U.S.-based dealers also said inventory issues that plagued them earlier in the year have largely subsided, according to a quarterly sentiment gauge released Monday by Cox Automotive.

“Although price pressures and costs are working against them, we continue to be encouraged by the fact that dealers are optimistic about market prospects,” Jonathan Smoke, Cox Automotive's chief economist said in a news release. “U.S. auto dealers are expecting a strong market in the first quarter of 2018.”

The survey found current dealer sentiment to be similar to where it stood three months ago. An index created by responses to the quarterly survey moved up one point to 46 from a third-quarter reading of 45. Any number above 50 indicates dealers view conditions as strong rather than weak.

“When you consider that last quarter’s survey occurred in early August before the market saw back-to-back months of the best new-vehicle sales of the year, it makes sense that the biggest changes in dealer attitudes came from franchise dealers and their views of new-vehicle sales and new-vehicle inventory.”

Franchises dealers were more upbeat than independents, with the former garnering an index score of 54 versus 43 for the latter.

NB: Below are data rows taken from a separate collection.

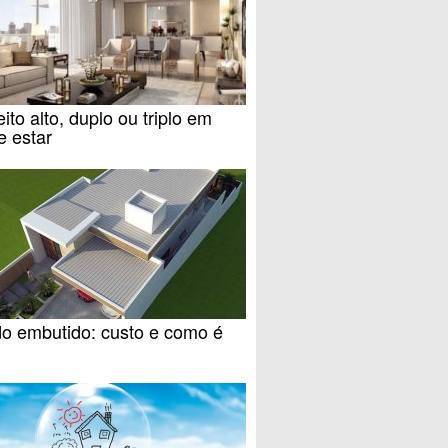
eito alto, duplo ou triplo em
e estar
do embutido: custo e como é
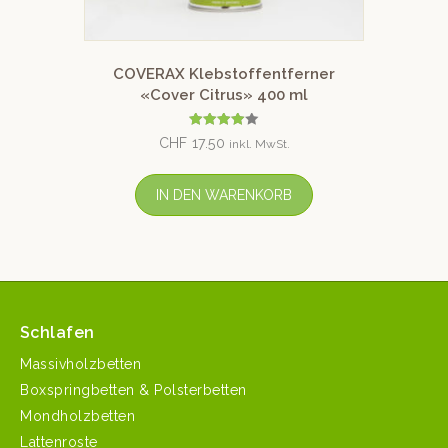
COVERAX Klebstoffentferner
«Cover Citrus» 400 ml
Bewertet
CHF
17.50
inkl. MwSt.
mit
4.00
von 5
IN DEN WARENKORB
Schlafen
Massivholzbetten
Boxspringbetten & Polsterbetten
Mondholzbetten
Lattenroste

Both are more positive about the next three months, with the index for the first quarter of 2018 at 53.

Franchise dealers in the South are the most optimistic about the next quarter, while franchises in the West and Northeast seeing declines in optimism. 

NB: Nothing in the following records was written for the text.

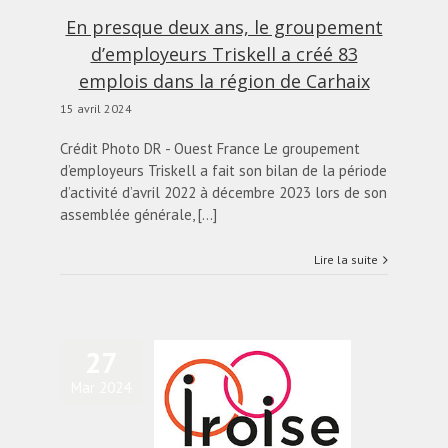
actualités
Blog
En presque deux ans, le groupement
d’employeurs Triskell a créé 83
emplois dans la région de Carhaix
15 avril 2024
Crédit Photo DR - Ouest France Le groupement
d’employeurs Triskell a fait son bilan de la période
d’activité d’avril 2022 à décembre 2023 lors de son
assemblée générale, [...]
Lire la suite
27
Mar 2024
Le groupement
mployeurs Iroise veut
continuer à grandir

The drivers behind the regional variation are not clear, Cox Automotive said, but possible factors include weather, the uptick in sales following the hurricanes in Texas and Florida, and even the regional impacts expected from the proposed GOP tax policy.

“Dealer optimism is a leading indicator of likely continued strength in sales, so pay attention to new vehicle sales in the South as we start the new year,” stated Smoke, the economist.